The Summer Adventures in Learning program or SAIL helps three local school systems to confront learning loss during summer months. The Community Foundation of Greater Huntsville works with The Schools Foundation to fund this outreach.

In recent years, SAIL has been available to all active English Learner students in Madison City Schools to enhance academics while preventing summer slide. Last summer in other subjects, students cumulatively gained 1.8 months in reading and three months in math. “Most importantly, we prevented the summer slide for hundreds of students across Madison County,” Fleming said.

In the summer of 2020, SAIL supported 34 programs statewide. Fourteen provided in-person programs, 17 virtual, and three offered an at-home curriculum. Due to COVID restrictions, enrollment was down from SAIL’s normal 2,500+ students to 1,250.

In 2020, SAIL students gained an average of 2.3 months in reading and 1.6 months in math. Research shows that students from low-income families typically lose two-to-three months of reading and math skills every summer. SAIL’s gains are especially salient this year because the novel coronavirus is exacerbating academic losses for at-risk students. Eighty-four percent of students enrolled in 2020 qualified for free- and reduced-cost lunches.

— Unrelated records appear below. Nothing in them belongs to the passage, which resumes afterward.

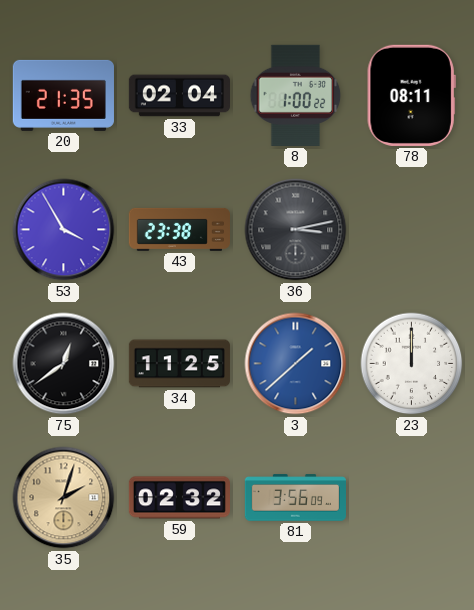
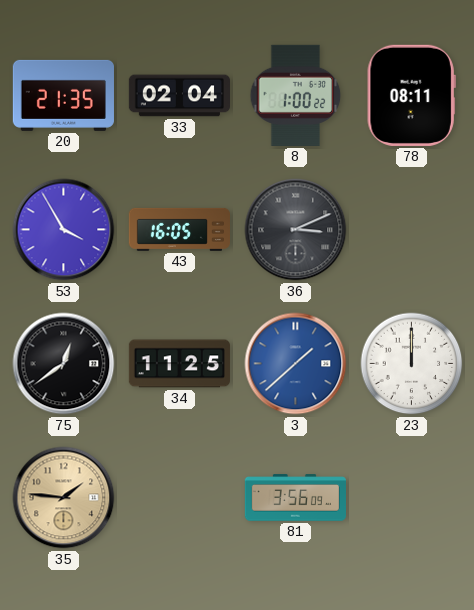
43: 23:38 -> 16:05
36: 3:13 -> 3:11
35: 2:03 -> 1:46
59: 02:32 -> none
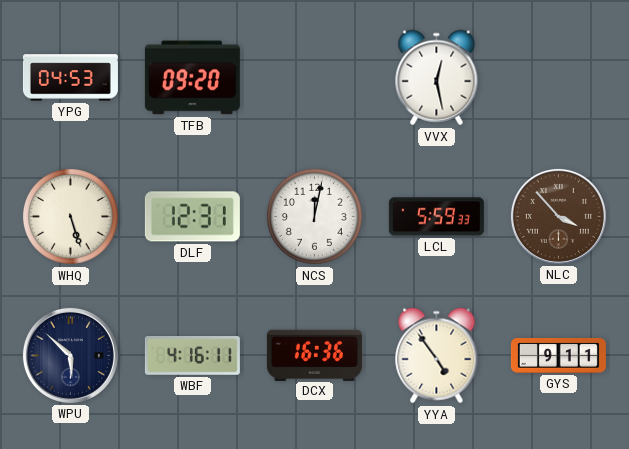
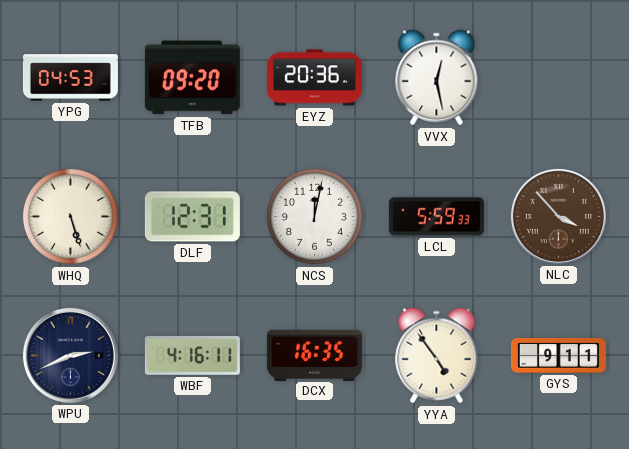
EYZ: none -> 20:36
WPU: 5:52 -> 2:41
DCX: 16:36 -> 16:35
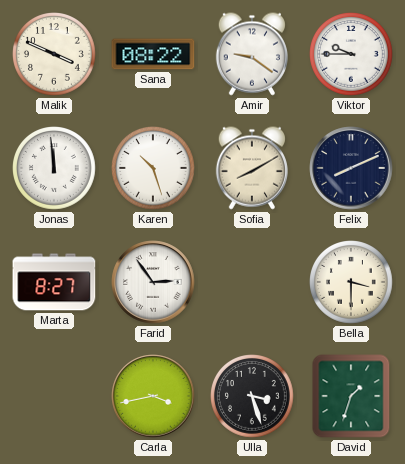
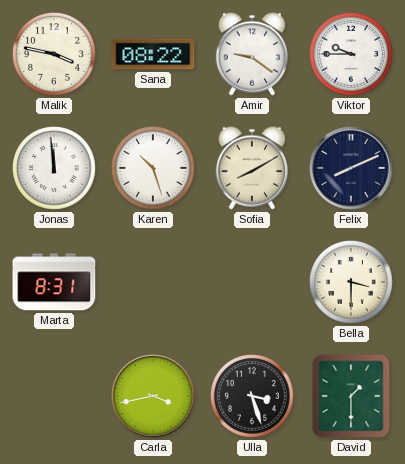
Malik: 3:49 -> 3:47
Marta: 8:27 -> 8:31
Farid: 2:54 -> none
David: 1:33 -> 1:30
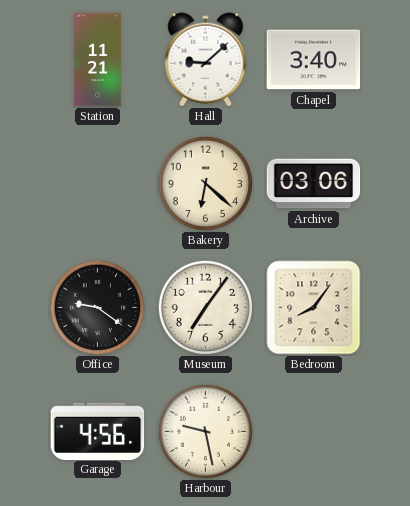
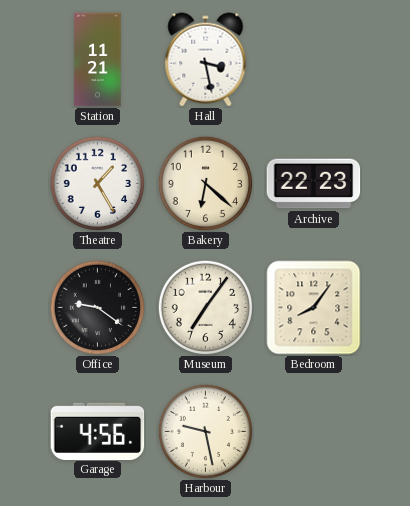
Hall: 9:08 -> 3:28
Chapel: 3:40 -> none
Theatre: none -> 1:25
Archive: 03:06 -> 22:23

In 2021, state education leaders are concerned that academic losses will be at the highest levels in years. SAIL grantees are preparing to increase their enrollment to pre-pandemic levels.

“Last summer, our programs met our students where they were and provided them the supports they needed most,” said Fleming. “Today, SAIL sites are diligently planning for this summer with keen attention to serving students who need this fun yet intentionally academic catch up time the most. We are stronger when we work together, collaboratively, for our students, and we see that through SAIL.”